I moved to NY a few months ago, and I'm planning to get a Met subscription for next season. I'm not going to pay Parterre Center Premium prices, but I want good seats and I'm willing to put down some money. I'm especially excited to see Tristan, Jenufa, Salome, Rusalka, and La Boheme is always fun. OK, so where should I sit? 

I've had only a handful of Met experiences, and most of them have been bad, mainly because of upper-level railings. (I don't mean the music was bad; I mean the seats were bad, and that affected the experience in a seriously negative way.) Once (dress circle?) I was directly behind a post and had to lean to the side to see. (The seat was not sold as obstructed view.) Another time I was on the second row, grand tier or dress circle, and had to lean forward so that the railing wasn't in my face. Great for the first act, but at intermission the guy behind me complained that I was obstructing his view. (I guess he, too, was trying to see between the railings.)

Recommendations appreciated.


----------



## Cavaradossi (Aug 2, 2012)

Like you I was an occasional Met visitor until I moved here a few years ago and now am fortunate to get there fairly often. Aside from Parterre Center, we've sat just about everywhere. Personally I like to be close to the action, and I find Orchestra Balance or Orchestra Front Side are the best value. From the side, you may miss some action in the far corners of the stage, but you also get the opportunity for an unofficial 'upgrade' if there seats toward the center available when the house lights go down. We've also had perfectly fine experiences in the rear of the Grand Tier or Dress Circle. Even the Family Circle is fine in a pinch - for as high as they are, the sight lines and sound are very good. 

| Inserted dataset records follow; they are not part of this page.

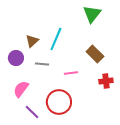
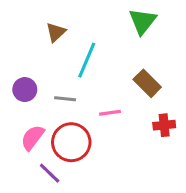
brown triangle: (32, 41) -> (56, 32), moved
red circle: (59, 102) -> (71, 142), moved

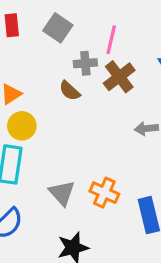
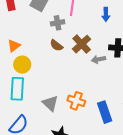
brown cross: (119, 77) -> (82, 44), moved
brown semicircle: (70, 91) -> (56, 45), moved

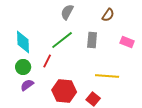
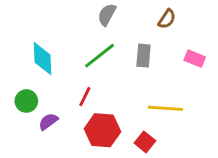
red line: (47, 61) -> (85, 97), moved
green circle: (23, 67) -> (26, 101), moved

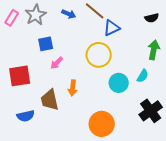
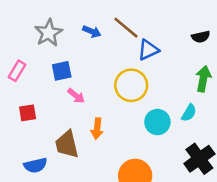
pink rectangle: (12, 18) -> (17, 71), moved
pink arrow: (57, 63) -> (76, 96), turned -96
red square: (20, 76) -> (28, 113), size x0.6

Yes, those railings, narrow as they may be, can be annoying in the front rows, but I can't imagine anywhere obstructed by a post in the house. We've tried some of those attractively priced partial view seats in the Grand Tier and Balcony level boxes, but to my mind the are not a good value because of the distance from the stage and the amount of stage that is cut off from view.


----------



## Jim Austin (Apr 29, 2016)

Thanks Cavaradossi. The post was on a front row, too, I think at the end of the center section, but it has been quite a few years since that experience. I said post, but really it was a vertical section of the railing. 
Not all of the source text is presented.